Selbstende Organismen

12. Oktober 2009

••• Der Philosoph Thomas Metzinger beschäftigt sich in seinem Buch »Der Ego-Tunnel — Vom Mythos des Selbst zur Ethik des Bewusstseins« mit der nicht ganz unwesentlichen Frage, ob der homo sapiens überhaupt so etwas wie ein Selbst habe oder ob das, was wir dafür halten, nicht eine reine Vorspiegelung dynamischer Selbstorganisationsprozesse unseres Gehirns sein könnte.

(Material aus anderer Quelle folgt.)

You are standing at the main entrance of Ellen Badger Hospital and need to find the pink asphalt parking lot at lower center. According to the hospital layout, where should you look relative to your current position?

Wir sind Ego-Maschinen, aber wir haben keine Selbste. […] Wir können den Ego-Tunnel nicht verlassen, weil es niemanden gibt, der ihn verlassen könnte. Das Ego und sein Tunnel sind repräsentationale Phänomene: Sie sind nur eine von vielen möglichen Weisen, in denen bewusste Wesen ein Modell der Wirklichkeit erzeugen können. Letztlich ist subjektives Erleben ein biologisches Datenformat, also eine hochgradig spezifische Weise, Information über die Welt darzustellen, eine innere Weise des Gegebenseins, und das Ego ist lediglich ein komplexes physikalisches Ereignis – ein Aktivierungsmuster in unserem zentralen Nervensystem.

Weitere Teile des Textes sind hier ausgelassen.